» **Requirement**:
Tally every line in the listing that holds the string "urine", then state the total and nothing more.

------ Data shown

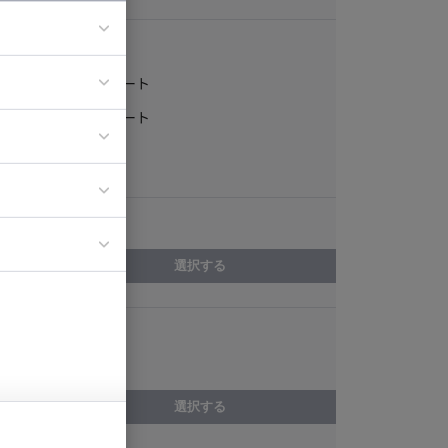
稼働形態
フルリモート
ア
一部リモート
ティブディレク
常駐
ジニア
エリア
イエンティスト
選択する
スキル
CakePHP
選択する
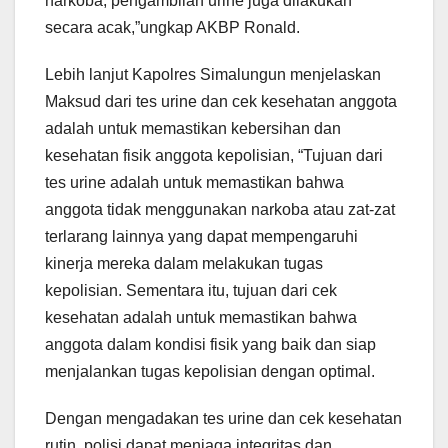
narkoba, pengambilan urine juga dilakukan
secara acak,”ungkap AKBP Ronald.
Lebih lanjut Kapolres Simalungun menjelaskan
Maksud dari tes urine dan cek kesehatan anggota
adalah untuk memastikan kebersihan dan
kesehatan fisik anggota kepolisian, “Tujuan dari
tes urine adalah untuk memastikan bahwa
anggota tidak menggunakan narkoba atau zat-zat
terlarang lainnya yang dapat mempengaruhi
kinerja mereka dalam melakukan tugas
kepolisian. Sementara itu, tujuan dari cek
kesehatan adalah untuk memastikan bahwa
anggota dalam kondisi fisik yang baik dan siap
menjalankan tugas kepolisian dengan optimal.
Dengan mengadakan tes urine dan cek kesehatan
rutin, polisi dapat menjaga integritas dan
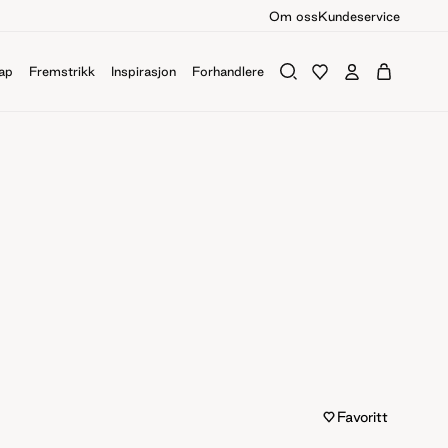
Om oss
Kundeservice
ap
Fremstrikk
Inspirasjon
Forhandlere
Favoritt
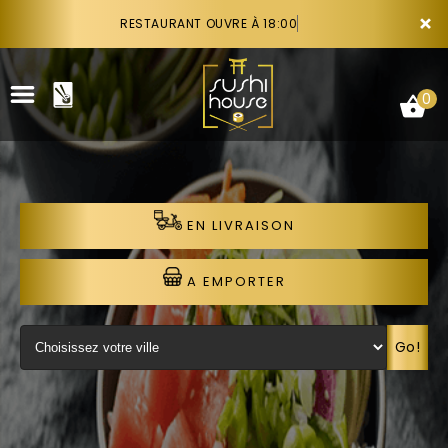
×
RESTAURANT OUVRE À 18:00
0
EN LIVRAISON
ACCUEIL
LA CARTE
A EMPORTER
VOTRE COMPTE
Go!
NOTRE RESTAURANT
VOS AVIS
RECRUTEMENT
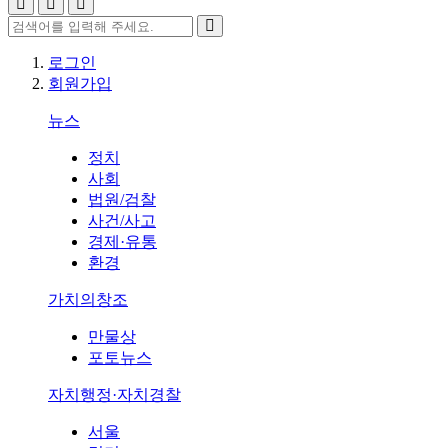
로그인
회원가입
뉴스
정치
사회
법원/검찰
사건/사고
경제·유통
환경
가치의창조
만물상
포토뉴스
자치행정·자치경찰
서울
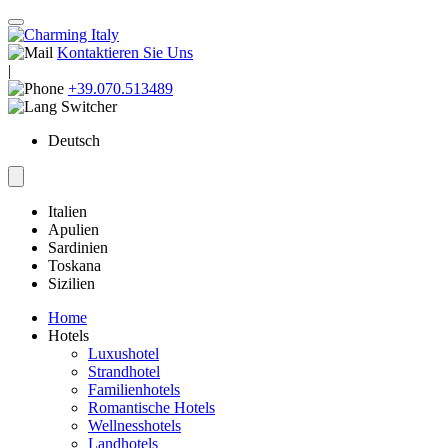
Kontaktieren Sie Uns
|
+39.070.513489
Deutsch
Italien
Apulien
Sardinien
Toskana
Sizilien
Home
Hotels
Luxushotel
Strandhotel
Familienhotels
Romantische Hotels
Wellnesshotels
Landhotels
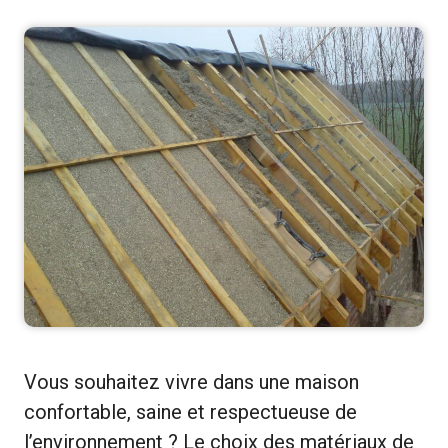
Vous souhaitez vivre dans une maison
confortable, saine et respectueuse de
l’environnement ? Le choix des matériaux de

------------

» **Solution to this problem**:
4